Business transformation & customer-centred vision alignment

Written by Engine Service Design | Apr 14, 2018 9:42:00 AM
We’re joining in with the International Association of Designers (IAoD) to celebrate this year’s  World Design Days (12th - 15th April).

Day 3 is officially World Design Day where the aim is to create awareness and draw attention to design value and issues. We’re looking at the power of design and how a design-led approach to business transformation helps organisations to align change around a customer-centred vision.

New technology, changing needs and evolving customer expectations are fuelling the demand for businesses to evolve

Today’s businesses must in fact already start to behave like the businesses of the future and be set up to provide more personal, intuitive and responsive services that dynamically respond to customer preferences and better predict their needs. For many, operating in this way requires a profound shift in the way that they approach innovation, and evolving legacy systems or streamlining manual processes for the digital age requires a culture and mindset that will sustain change.

As businesses recognise the need to transform to keep up, the challenge lies in focusing finite resources on the things that matter most

Understanding the required transformation and aligning the organisation around common goals and gains is a huge task. To succeed you need a compelling vision - a strong, exciting and motivating central idea that everybody can own, with the commitment required to ensure it is seen as valuable and inspiring. It will help you make important investment decisions and ultimately differentiate your brand beyond product and price alone. Many businesses discover that in order to achieve such a vision, they must become more customer-centred, and re-design their entire company around their customers. But how can you harness that ambition and get traction to drive the change, not just in the customer experience that’s delivered but also in the culture of the company and colleagues?

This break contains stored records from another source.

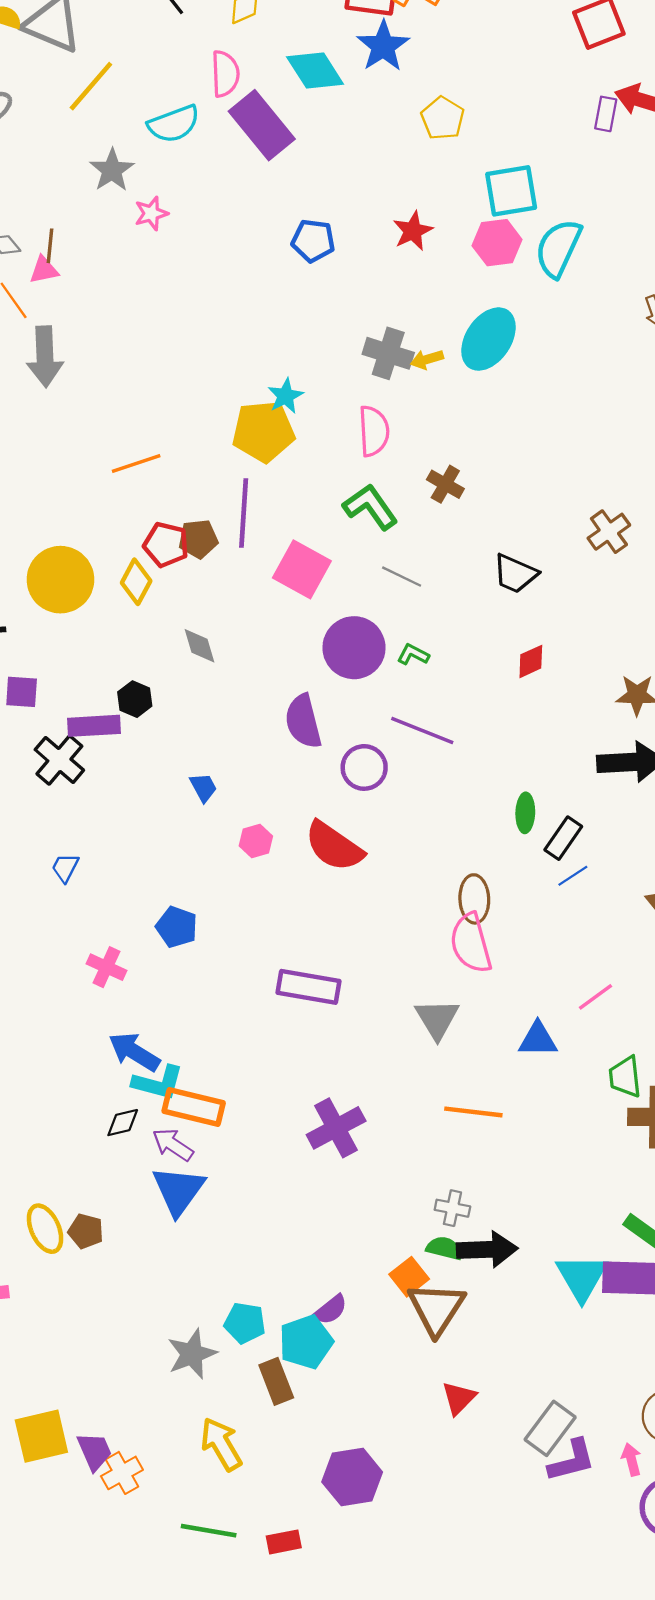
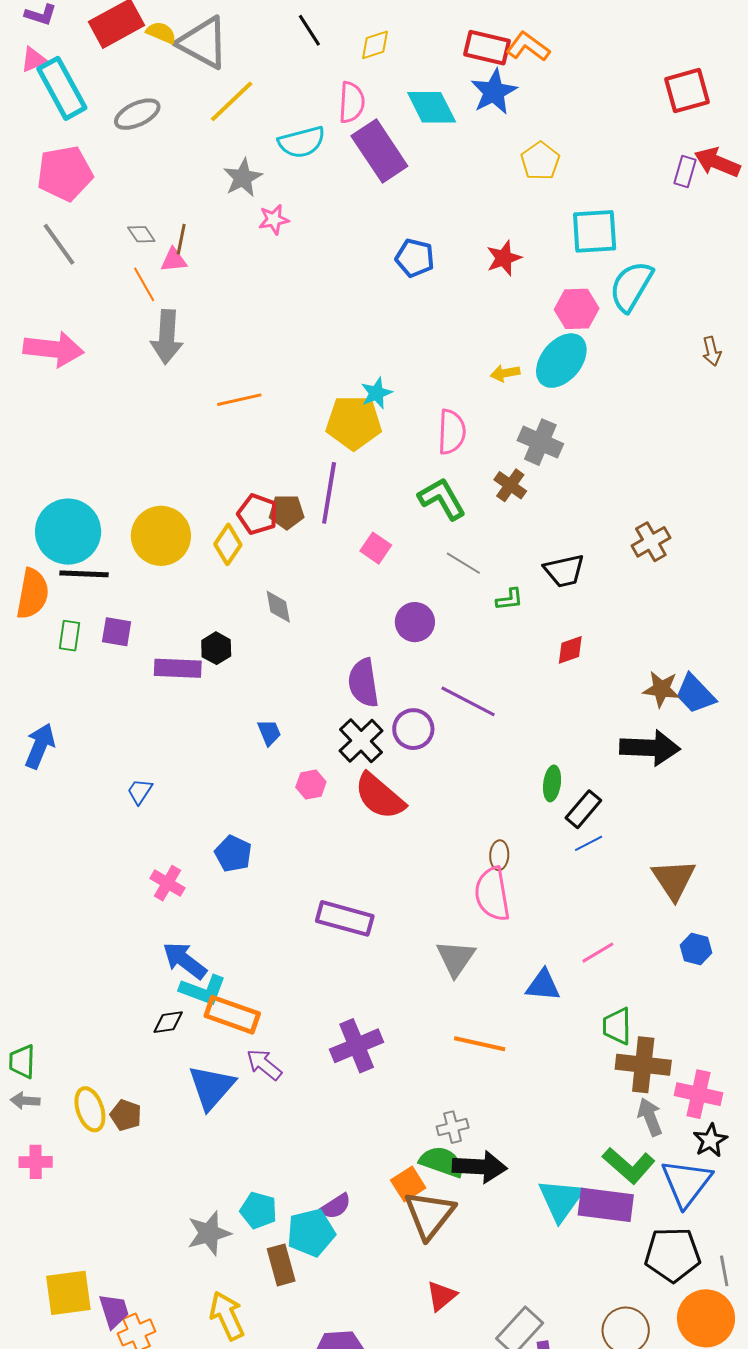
pink hexagon: (497, 243) -> (577, 309), moved
gray cross: (388, 353) -> (540, 442), moved
orange line: (136, 464) -> (239, 400), moved
pink square: (302, 569) -> (376, 548), size x0.6
black trapezoid: (515, 574) -> (564, 571), turned -42
purple circle: (354, 648) -> (415, 622), size x0.7
green L-shape: (413, 655) -> (510, 599), moved, turned 140
black cross: (59, 760) -> (361, 741), moved
brown ellipse: (474, 899) -> (499, 855), size x0.7
purple arrow: (173, 1145) -> (264, 1064), moved
gray cross: (452, 1208) -> (453, 1127), turned -32
green semicircle: (444, 1248) -> (442, 1162), size x1.4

Design practices offer the tools to help businesses know where they should focus

A great service and a well-designed customer experience are indivisible from the ecosystem of people, processes, products, partners and digital platforms that deliver it - to have one, you must have the other too. Understanding and acting on this inherent duality at play is vital. As a Service Design Consultancy, Engine helps organisations improve and innovate their services and customer experiences. We use design practices to define, develop and deliver new propositions and ways of working that benefit the brand, the business (including front-line staff) and importantly, the customer.

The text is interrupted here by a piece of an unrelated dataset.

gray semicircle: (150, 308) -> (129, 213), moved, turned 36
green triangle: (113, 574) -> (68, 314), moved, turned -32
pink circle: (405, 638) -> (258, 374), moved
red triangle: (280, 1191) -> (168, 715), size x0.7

Launching new or improved services and experiences requires significant change. The right approach starts by reimagining the products and services the organisation should provide, defining what needs to be in place to deliver them, and then working together to inspire, enable, reorganise or evolve the business to deliver them.

The power of design

As designers, we bring the insight and imagination needed to craft great services and customer experiences, and the expertise to ensure the design gets delivered by helping to embed customer-centred and design-led ways of working in company culture. We recognise the challenges large, multi-channel organisations face in innovating and bringing about sustainable change. Our methodology is collaborative. It helps overcome the departmental silos that often restrict progress, driving consensus around the things that matter most and prioritising the best ideas that will drive value for the business and its customers.

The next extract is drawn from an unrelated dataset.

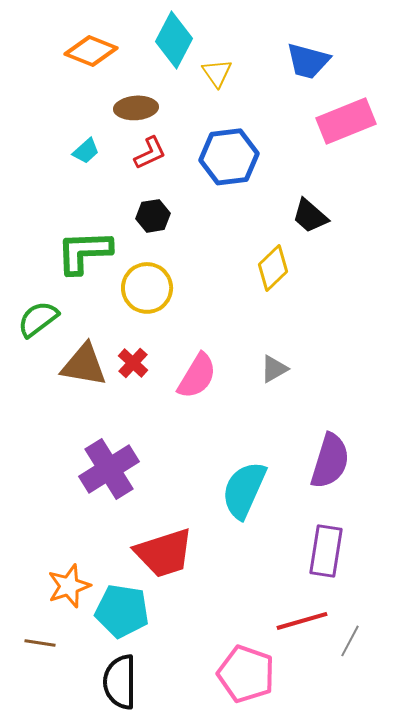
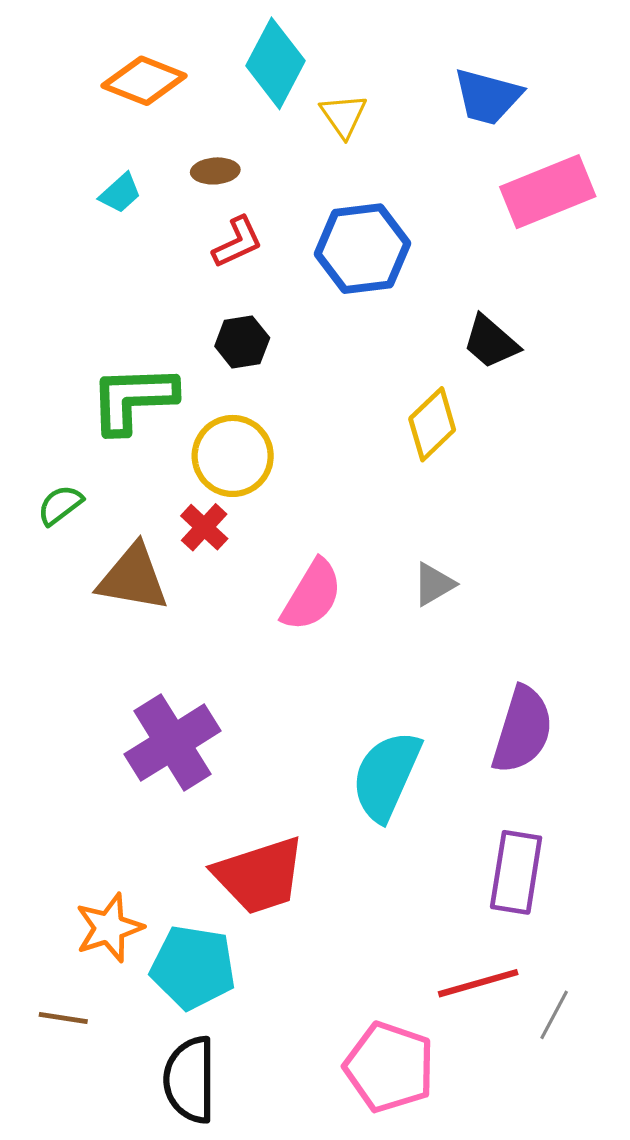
brown ellipse: (136, 108) -> (215, 171), size x0.7
cyan trapezoid: (86, 151) -> (120, 193), moved
green semicircle: (38, 319) -> (60, 505), size x0.7
red cross: (133, 363) -> (204, 527), moved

A design-led change process creates the right conditions for success

Moving through a structured plan of work to define and roadmap the path to deploying solutions gets the results you seek. Companies that have successfully worked through programmes structured in this way no longer see the investment as a cost. They regard the clarity of vision, focus and capability gained, as the driver of commercial advantage. Approaching the mission from a design perspective delivers the following outcomes and outputs:

Designing the experience and future service

  • A clear understanding of current and future customers.
  • A compelling vision for the target omnichannel experience.
  • Defined propositions and journeys for users and choosers.
  • An evidenced value case for investment and change.
  • Tools and assets with which to engage the business.

Defining the enablers and requirements of the future service

  • The roles and behaviours to support the delivery of the target experience.
  • Service development roadmaps to coordinate and sequence workstreams.
  • A service ecosystem of the interrelating components.
  • A portfolio plan of programmes and projects aligned to the vision.

Scaling the function of the customer experience team

  • The structure and governance to support and empower CX teams.
  • Stakeholders engaged in co-developing change plans and roles.
  • A clear definition of responsibility for operationalising the vision.
  • Training resources and toolkits to equip teams with a repeatable design-led process.

Shaping the company culture

  • An objective assessment of customer experience maturity and focus areas.
  • Leadership and colleague training in new ways of working.
  • Engagement materials and a value case for stakeholders and colleagues.
  • A structure and agenda for CX steering groups and forums.
  • Content for internal communication of the vision, plan and progress.

Taking a design-led approach not only gives you clarity of the vision and required direction but also a set of tools and assets with which to engage and excite the wider business about the opportunity for change and inform the operating model to sustain improvements.